# WHAT TO PRODUCE
Give again, word for word, the lines below that run from the line with "Einladung veranstalten oder einfach nur Ihr" through the line with "mehr erfahren". Drop the pictures.

# Transcribed page contents
*** Block opens ***

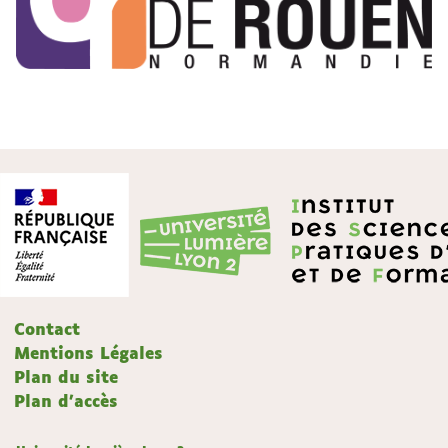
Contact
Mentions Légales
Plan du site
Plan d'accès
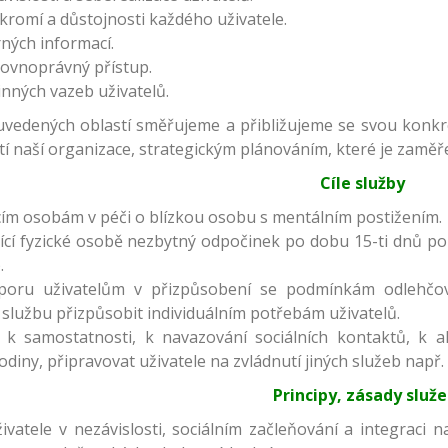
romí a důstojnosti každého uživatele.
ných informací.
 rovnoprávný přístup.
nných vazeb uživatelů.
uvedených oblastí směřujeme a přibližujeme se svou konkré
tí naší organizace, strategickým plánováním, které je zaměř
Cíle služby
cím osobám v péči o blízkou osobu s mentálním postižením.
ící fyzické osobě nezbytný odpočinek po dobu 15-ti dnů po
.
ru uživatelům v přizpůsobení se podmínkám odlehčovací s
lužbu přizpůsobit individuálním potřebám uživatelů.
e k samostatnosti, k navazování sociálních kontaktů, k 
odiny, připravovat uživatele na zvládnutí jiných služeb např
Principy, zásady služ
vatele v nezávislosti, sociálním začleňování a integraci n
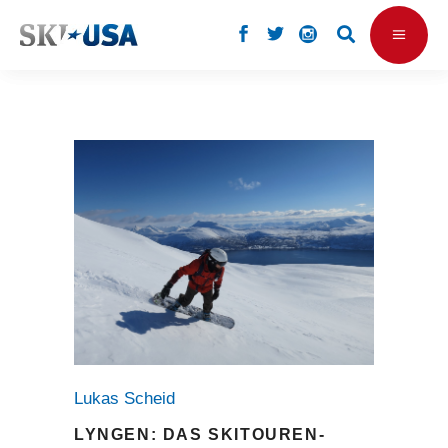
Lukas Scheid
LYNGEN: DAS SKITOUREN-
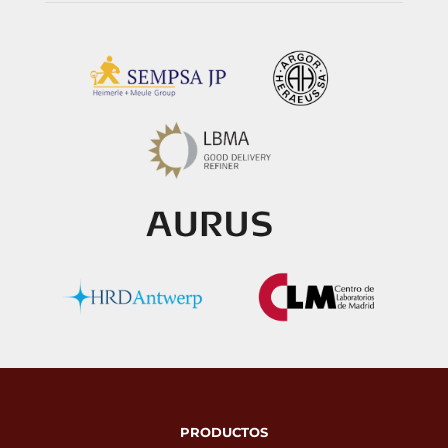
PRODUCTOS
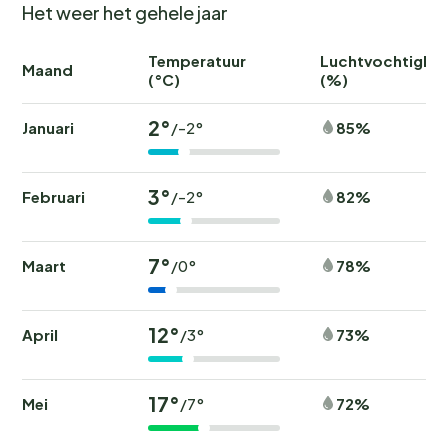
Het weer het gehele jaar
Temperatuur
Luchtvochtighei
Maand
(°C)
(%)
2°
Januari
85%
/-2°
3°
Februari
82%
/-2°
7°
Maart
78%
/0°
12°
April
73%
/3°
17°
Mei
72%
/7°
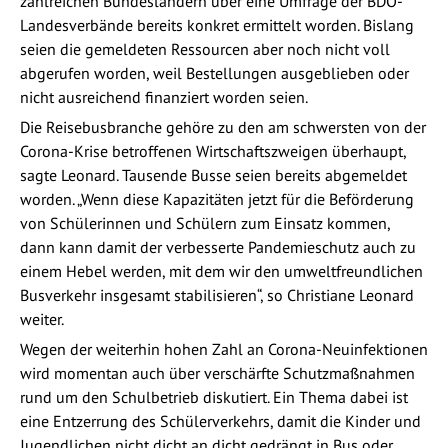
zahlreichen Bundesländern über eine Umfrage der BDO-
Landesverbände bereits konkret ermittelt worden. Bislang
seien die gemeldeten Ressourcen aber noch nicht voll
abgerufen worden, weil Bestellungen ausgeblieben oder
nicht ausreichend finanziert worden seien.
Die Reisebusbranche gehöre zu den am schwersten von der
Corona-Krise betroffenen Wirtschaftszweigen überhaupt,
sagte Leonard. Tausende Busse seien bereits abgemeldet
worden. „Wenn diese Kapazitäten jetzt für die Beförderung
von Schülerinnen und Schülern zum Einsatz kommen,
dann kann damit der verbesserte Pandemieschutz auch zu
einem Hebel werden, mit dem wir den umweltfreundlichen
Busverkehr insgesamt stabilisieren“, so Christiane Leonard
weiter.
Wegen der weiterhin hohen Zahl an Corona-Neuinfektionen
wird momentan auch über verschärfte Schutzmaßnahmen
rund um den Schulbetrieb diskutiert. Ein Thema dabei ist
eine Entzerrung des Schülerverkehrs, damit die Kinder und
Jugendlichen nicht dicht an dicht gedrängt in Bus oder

*** Block closes ***
*** Block opens ***

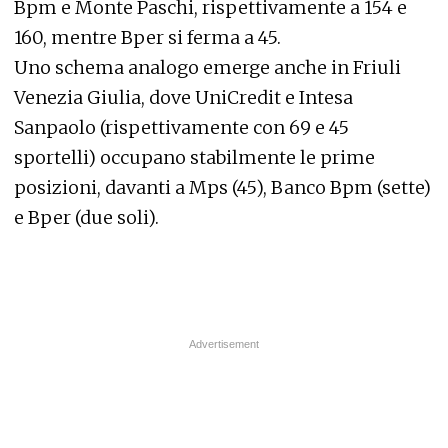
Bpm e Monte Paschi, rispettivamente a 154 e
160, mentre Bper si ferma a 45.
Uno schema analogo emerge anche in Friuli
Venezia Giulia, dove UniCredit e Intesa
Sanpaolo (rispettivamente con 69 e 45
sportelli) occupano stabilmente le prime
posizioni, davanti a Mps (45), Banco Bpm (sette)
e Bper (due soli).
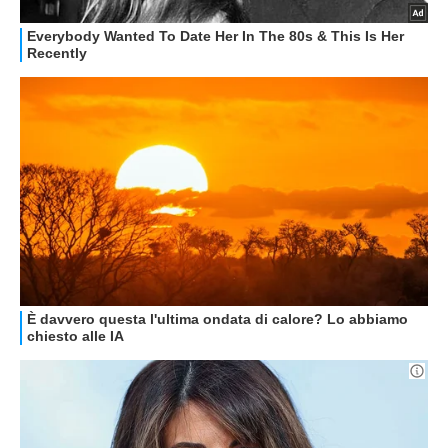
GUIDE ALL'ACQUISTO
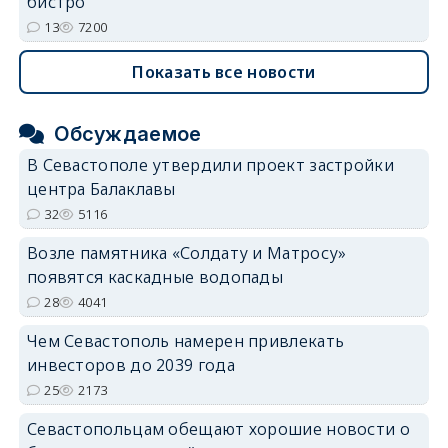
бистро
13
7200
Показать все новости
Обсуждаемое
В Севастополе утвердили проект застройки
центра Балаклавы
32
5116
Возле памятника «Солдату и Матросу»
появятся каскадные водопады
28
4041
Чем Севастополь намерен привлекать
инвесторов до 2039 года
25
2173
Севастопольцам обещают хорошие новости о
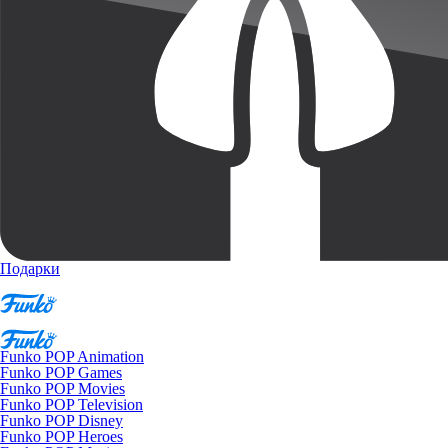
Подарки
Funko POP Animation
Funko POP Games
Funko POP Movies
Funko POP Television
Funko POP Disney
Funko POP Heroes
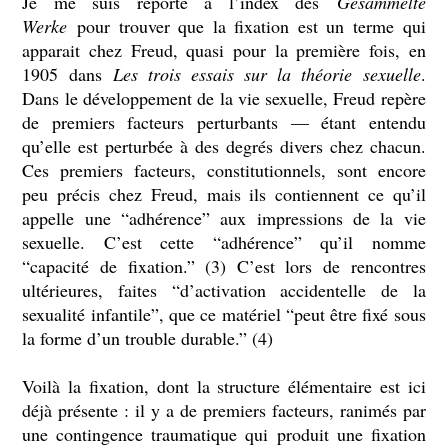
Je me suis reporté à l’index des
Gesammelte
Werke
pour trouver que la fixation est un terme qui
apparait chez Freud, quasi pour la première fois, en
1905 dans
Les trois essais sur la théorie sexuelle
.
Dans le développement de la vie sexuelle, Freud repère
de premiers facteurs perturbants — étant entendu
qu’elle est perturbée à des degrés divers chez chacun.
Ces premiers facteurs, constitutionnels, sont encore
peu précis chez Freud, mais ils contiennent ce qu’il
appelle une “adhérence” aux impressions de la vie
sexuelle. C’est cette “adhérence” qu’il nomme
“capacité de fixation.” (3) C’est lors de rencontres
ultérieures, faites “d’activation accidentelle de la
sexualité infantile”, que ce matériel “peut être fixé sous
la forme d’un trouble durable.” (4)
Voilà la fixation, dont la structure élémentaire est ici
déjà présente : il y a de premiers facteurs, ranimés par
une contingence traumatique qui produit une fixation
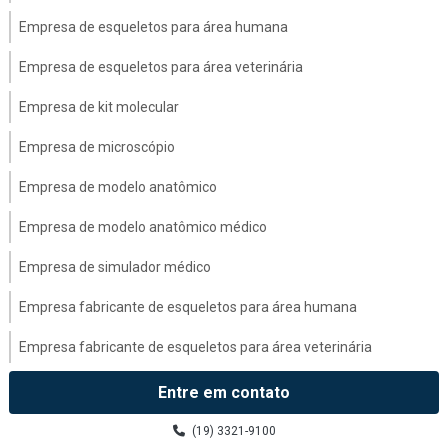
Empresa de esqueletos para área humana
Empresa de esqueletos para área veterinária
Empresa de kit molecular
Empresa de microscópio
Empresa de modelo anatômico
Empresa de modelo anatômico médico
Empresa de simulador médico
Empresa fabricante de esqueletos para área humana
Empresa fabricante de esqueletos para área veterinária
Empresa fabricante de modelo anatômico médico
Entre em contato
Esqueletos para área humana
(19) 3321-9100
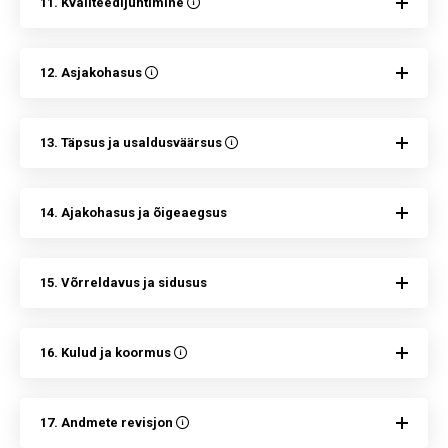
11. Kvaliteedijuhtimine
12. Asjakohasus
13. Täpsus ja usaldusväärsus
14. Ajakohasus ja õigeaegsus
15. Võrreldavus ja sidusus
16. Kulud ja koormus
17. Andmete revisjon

*** Block closes ***
*** Block opens ***

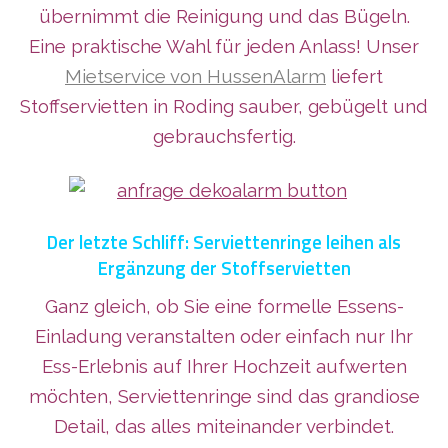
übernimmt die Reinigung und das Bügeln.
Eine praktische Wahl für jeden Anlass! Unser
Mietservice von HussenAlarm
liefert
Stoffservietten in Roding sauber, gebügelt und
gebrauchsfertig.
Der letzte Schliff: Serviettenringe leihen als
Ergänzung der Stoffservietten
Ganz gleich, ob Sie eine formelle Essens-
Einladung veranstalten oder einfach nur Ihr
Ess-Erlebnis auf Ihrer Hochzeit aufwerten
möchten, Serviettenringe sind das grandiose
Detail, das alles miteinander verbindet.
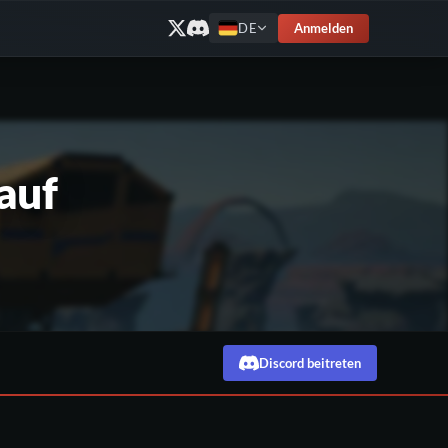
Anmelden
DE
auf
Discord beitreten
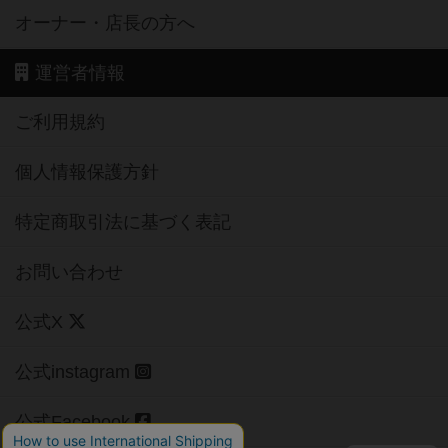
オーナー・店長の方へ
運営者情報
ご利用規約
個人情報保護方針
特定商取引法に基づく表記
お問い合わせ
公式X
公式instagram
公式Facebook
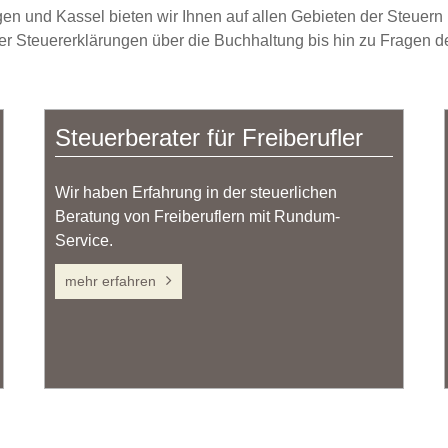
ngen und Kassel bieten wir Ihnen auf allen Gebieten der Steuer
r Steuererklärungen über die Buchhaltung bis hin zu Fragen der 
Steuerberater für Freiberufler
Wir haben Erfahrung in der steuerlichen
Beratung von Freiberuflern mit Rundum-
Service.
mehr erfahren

*** Block closes ***

# SOLUTION
Einladung veranstalten oder einfach nur Ihr
Ess-Erlebnis auf Ihrer Hochzeit aufwerten
möchten, Serviettenringe sind das grandiose
Detail, das alles miteinander verbindet.
Anmelden
DE
auf
Discord beitreten
オーナー・店長の方へ
運営者情報
ご利用規約
個人情報保護方針
特定商取引法に基づく表記
お問い合わせ
公式X
公式instagram
公式Facebook
ngen und Kassel bieten wir Ihnen auf allen Gebieten der Steuer
r Steuererklärungen über die Buchhaltung bis hin zu Fragen der 
Steuerberater für Freiberufler
Wir haben Erfahrung in der steuerlichen
Beratung von Freiberuflern mit Rundum-
Service.
mehr erfahren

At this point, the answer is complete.